Phosphate ore is one of the most significant secondary resources for rare earth elements (REEs), and Florida phosphate is of particular interest due to its much higher ratio of heavy REEs, especially yttrium. Analyses of numerous samples from different phosphate processing streams in Florida showed that heavy REEs account for about 50% of the total REEs in Florida phosphate with yttrium accounting for approximately 30%. It was estimated that the amount of yttrium from US phosphate processing could meet the world demand for this critical element.
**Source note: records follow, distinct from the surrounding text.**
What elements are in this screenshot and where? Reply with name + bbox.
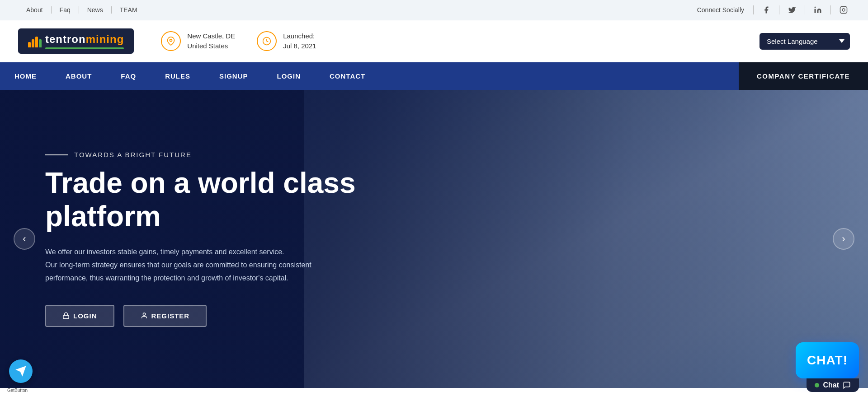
desc-line-3: performance, thus warranting the protect… (45, 272, 326, 285)
bar-4 (39, 39, 42, 47)
language-select[interactable]: Select LanguageEnglishSpanishFrenchGerma… (760, 33, 850, 50)
launched-info: Launched: Jul 8, 2021 (257, 31, 316, 51)
user-icon (141, 312, 148, 319)
facebook-icon[interactable] (760, 4, 773, 16)
green-line (45, 47, 124, 49)
divider (779, 5, 779, 14)
chat-label: Chat (823, 381, 839, 388)
chat-bubble[interactable]: CHAT! (796, 342, 859, 378)
chat-status-dot (815, 383, 819, 387)
chat-icon (843, 381, 851, 388)
svg-point-0 (815, 7, 816, 8)
hero-buttons: LOGIN REGISTER (45, 305, 362, 327)
desc-line-2: Our long-term strategy ensures that our … (45, 259, 326, 272)
linkedin-icon[interactable] (811, 4, 824, 16)
launched-text: Launched: Jul 8, 2021 (283, 31, 316, 51)
launched-label: Launched: (283, 31, 316, 42)
lock-icon (62, 312, 70, 319)
chat-widget: CHAT! Chat (796, 342, 859, 388)
nav-contact[interactable]: CONTACT (315, 62, 380, 90)
clock-icon (257, 31, 277, 51)
nav-rules[interactable]: RULES (151, 62, 205, 90)
telegram-button[interactable] (9, 359, 33, 383)
top-nav-links: About Faq News TEAM (18, 6, 146, 14)
city: New Castle, DE (187, 31, 235, 42)
logo[interactable]: tentronmining (18, 28, 134, 54)
hero-description: We offer our investors stable gains, tim… (45, 246, 326, 284)
hero-section: ‹ TOWARDS A BRIGHT FUTURE Trade on a wor… (0, 90, 868, 388)
logo-name: tentronmining (45, 33, 124, 49)
location-info: New Castle, DE United States (161, 31, 235, 51)
register-button[interactable]: REGISTER (123, 305, 207, 327)
nav-team[interactable]: TEAM (112, 6, 146, 14)
login-label: LOGIN (73, 312, 97, 320)
bar-3 (35, 37, 38, 47)
location-icon (161, 31, 181, 51)
logo-text: tentronmining (28, 33, 124, 49)
divider (753, 5, 754, 14)
twitter-icon[interactable] (786, 4, 798, 16)
top-bar: About Faq News TEAM Connect Socially (0, 0, 868, 20)
svg-rect-1 (840, 7, 847, 14)
social-links: Connect Socially (697, 4, 850, 16)
divider (805, 5, 805, 14)
nav-about[interactable]: ABOUT (51, 62, 106, 90)
nav-company-certificate[interactable]: COMPANY CERTIFICATE (739, 62, 868, 90)
svg-point-3 (170, 39, 172, 42)
header-info: New Castle, DE United States Launched: J… (161, 31, 732, 51)
bar-2 (32, 39, 34, 47)
nav-news[interactable]: News (79, 6, 112, 14)
nav-about[interactable]: About (18, 6, 52, 14)
nav-signup[interactable]: SIGNUP (205, 62, 263, 90)
chat-bar[interactable]: Chat (807, 378, 859, 388)
location-text: New Castle, DE United States (187, 31, 235, 51)
subtitle-line (45, 154, 68, 155)
svg-rect-5 (63, 316, 69, 319)
bar-1 (28, 42, 31, 47)
hero-title: Trade on a world class platform (45, 167, 362, 233)
nav-faq[interactable]: FAQ (106, 62, 151, 90)
nav-login[interactable]: LOGIN (263, 62, 316, 90)
country: United States (187, 41, 235, 51)
divider (830, 5, 831, 14)
telegram-icon (14, 365, 27, 378)
nav-left: HOME ABOUT FAQ RULES SIGNUP LOGIN CONTAC… (0, 62, 739, 90)
launched-date: Jul 8, 2021 (283, 41, 316, 51)
subtitle-text: TOWARDS A BRIGHT FUTURE (74, 151, 192, 159)
connect-label: Connect Socially (697, 6, 744, 14)
navbar: HOME ABOUT FAQ RULES SIGNUP LOGIN CONTAC… (0, 62, 868, 90)
instagram-icon[interactable] (837, 4, 850, 16)
hero-subtitle: TOWARDS A BRIGHT FUTURE (45, 151, 362, 159)
register-label: REGISTER (151, 312, 190, 320)
carousel-prev-button[interactable]: ‹ (14, 228, 35, 250)
nav-faq[interactable]: Faq (52, 6, 79, 14)
hero-content: TOWARDS A BRIGHT FUTURE Trade on a world… (0, 151, 407, 327)
nav-home[interactable]: HOME (0, 62, 51, 90)
logo-icon (28, 35, 42, 47)
svg-point-6 (143, 313, 145, 315)
login-button[interactable]: LOGIN (45, 305, 114, 327)
header: tentronmining New Castle, DE United Stat… (0, 20, 868, 62)
desc-line-1: We offer our investors stable gains, tim… (45, 246, 326, 259)
carousel-next-button[interactable]: › (833, 228, 854, 250)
This research aimed at recovering both REEs and phosphorus from a phosphate flotation tails. This tails is composed of mainly silica and phosphate with a small fraction of heavy minerals including monazite and xenotime. Since the specific gravity of silica is 2.6 versus 3.2 for phosphate and 4.5-5 for rare earth minerals, pre-concentration of the minerals of interest by gravity separation was investigated first. A pilot scale shaking table was used in this study. One pass gravity concentration achieved a shaking table concentrate analyzing over 600 ppm REEs at about 40% recovery. Flotation of the shaking table concentrate resulted in a product containing 1809 ppm REEs and 26.37% P2O5 with corresponding recoveries of 73% and 82%.

Sulfuric acid leaching at 75oC could recover over 60% REE and nearly all the P2O5. Higher REEs (>90%) recovery was achieved by conducting leaching at higher temperature with concentrated sulfuric acid. The phosphoric acid from leaching of the flotation concentrate is of superior quality compared with that generated from regular phosphate rock.